Comme aujourd’hui c’est la fête de Jean de la Croix, empruntons à ce saint le sens caché de ce texte, qui éclaire notre vie spirituelle. Laissons-nous interpeler par Dieu, comme Jean Baptiste au désert (il sera placé devant le Fils de Dieu et appelé à le baptiser) ou comme Élie sur le mont Horeb à qui il est demandé : « Sors et tiens-toi dans la montagne devant Yahvé ». Mis en présence de Dieu, placés face à Lui, eux comme nous, nous vivons intérieurement au départ l’expérience d’un ouragan, d’un tremblement de terre ou d’un feu (1 Rois 19, 11-12). Car le mystère de la Présence bouscule toutes nos conceptions de Dieu et de l’humain. Il allume, au terme, un feu qui nous consume, car tout ce qui en nous n’est pas de Dieu est renversé, déchiré ou brûlé et tout est doucement conformé pour recevoir Dieu.

Mais Dieu, nous dit le texte, ne se rencontre ni dans cet ouragan, ni dans ce tremblement de terre ni dans ce feu mais dans « le bruit d’une brise légère » (1 Rois 19, 12). Saint Jean de la Croix écrira qu’une telle vision substantielle, qu’une telle mise en présence de Dieu, a amené Élie à couvrir sa face, « ce qui signifie aveugler l’entendement », car Dieu est si grand qu’il dépasse tout ce que nous pouvons comprendre et tout ce que nous pouvons en dire est « bien distant et dissemblable de Dieu »1 (p. 147). Une telle expérience survient quand tous les bruits du monde en nous ont laissé la place à la brise légère, au silence priant et adorant.

Jean de la Croix décrira ce cheminement ainsi : « tu m’as blessé pour me guérir, ô divine main, et tu as fait mourir en moi ce qui me tenait morte et me privait de la vie de Dieu, en qui maintenant je me vois vivante » (p. 748). Et il nous explique quelle est cette main divine : « Et lui, ton Fils unique – ô main miséricordieuse du Père ! – est la touche délicate avec laquelle tu m’as touché et m’as blessé par la force de ton cautère 2 » (p. 748).

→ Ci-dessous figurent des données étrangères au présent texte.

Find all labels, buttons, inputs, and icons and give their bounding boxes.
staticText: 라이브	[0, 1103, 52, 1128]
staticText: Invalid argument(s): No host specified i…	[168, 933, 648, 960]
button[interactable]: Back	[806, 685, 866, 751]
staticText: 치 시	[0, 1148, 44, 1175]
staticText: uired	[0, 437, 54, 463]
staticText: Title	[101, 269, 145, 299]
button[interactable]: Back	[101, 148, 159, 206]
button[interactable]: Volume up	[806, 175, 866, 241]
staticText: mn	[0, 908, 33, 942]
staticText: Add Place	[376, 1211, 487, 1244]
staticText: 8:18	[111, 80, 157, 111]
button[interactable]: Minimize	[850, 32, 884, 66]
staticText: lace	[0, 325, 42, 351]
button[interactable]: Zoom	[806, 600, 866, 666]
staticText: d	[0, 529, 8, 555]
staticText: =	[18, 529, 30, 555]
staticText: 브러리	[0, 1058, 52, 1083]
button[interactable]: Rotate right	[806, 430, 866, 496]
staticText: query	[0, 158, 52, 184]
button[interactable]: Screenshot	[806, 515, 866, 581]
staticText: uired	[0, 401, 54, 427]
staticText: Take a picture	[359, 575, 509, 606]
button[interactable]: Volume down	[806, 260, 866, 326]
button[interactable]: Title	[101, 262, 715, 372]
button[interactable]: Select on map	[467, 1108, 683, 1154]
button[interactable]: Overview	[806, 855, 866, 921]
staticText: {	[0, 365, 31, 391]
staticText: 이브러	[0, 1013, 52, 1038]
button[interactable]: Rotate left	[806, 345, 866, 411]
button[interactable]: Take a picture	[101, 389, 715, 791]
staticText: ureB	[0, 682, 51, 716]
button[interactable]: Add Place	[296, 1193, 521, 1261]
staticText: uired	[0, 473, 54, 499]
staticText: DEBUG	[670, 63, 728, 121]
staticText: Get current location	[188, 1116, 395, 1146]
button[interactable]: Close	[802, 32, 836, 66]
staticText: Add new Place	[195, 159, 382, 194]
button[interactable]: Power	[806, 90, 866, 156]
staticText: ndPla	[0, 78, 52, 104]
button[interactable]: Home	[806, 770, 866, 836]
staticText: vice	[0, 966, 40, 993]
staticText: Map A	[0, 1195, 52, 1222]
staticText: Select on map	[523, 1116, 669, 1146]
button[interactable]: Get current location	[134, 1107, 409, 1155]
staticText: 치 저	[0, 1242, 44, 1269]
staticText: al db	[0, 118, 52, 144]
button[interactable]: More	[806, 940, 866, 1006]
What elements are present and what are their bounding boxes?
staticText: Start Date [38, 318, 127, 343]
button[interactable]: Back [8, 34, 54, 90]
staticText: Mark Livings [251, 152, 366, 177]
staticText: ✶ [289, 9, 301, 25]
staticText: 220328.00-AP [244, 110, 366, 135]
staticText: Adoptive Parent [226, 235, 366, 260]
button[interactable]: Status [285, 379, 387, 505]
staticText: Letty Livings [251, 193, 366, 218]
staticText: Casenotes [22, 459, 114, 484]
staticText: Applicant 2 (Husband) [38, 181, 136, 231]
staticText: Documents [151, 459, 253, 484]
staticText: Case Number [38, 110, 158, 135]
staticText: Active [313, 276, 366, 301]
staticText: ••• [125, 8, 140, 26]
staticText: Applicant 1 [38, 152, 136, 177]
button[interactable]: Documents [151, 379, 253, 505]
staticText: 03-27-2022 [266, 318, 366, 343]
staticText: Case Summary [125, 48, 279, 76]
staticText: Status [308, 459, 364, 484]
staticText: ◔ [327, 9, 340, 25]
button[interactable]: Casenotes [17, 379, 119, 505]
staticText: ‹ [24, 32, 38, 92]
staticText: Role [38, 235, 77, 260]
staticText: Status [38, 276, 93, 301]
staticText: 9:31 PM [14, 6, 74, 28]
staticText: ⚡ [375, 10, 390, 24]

Avec l’arrivée de Jésus dans le monde, lui le Verbe Fils de Dieu, signe de contradiction face au mal du monde, n’apporte pas la paix mais un combat spirituel en nous et entre nous : combat qui vise de nous faire passer de la mort à la Vie, de nos péchés à l’Amour. Et seul le Fils peut nous faire traverser les ouragans, les tremblements de terre et les feux pour entendre enfin « le bruit d’une brise légère » ou, dira saint Jean de la Croix « le sifflement d’un vent délicat » (p. 594) ou le « délicat murmure de l’air ! Ô air délié » (p. 748). Ce vent délicat, délié de tout notre mal, est l’Esprit de Dieu que le Fils envoie sur nous. Il nous traverse avec une délicatesse infinie en nous révélant les mystères du Dieu trinitaire, le mystère de leur Amour. Par « touches délicates », il nous montre la grandeur de Dieu et la grandeur de l’humain saisi en Dieu, car c’est en Lui uniquement que nous découvrons notre propre dignité et beauté, la vérité folle du mystère humain. Nous sommes petits « cependant, comme le dit l’Évangile, le plus petit dans le royaume des Cieux est plus grand que lui ». Dieu nous sur-dimensionne en Lui, nous fait participer de sa démesure, et ce, si nous osons nous ouvrir au Souffle délicat de l’Esprit mais il nous aura fallu se « tenir devant Dieu » et se laisser dépouiller par l’ouragan, le tremblement de terre et le feu.

En cette fête de saint Jean de la Croix, laissons « le sifflement d’un vent délicat » venir nous visiter dans la part de nous, le cœur profond, façonné par Dieu en vue des délicatesses divines.

Stéfan Thériault (stheriault@lepelerin.org)

1.Jean de la Croix, Œuvres complètes, Desclée de Brouwer, Paris, 1958, 1245 pages.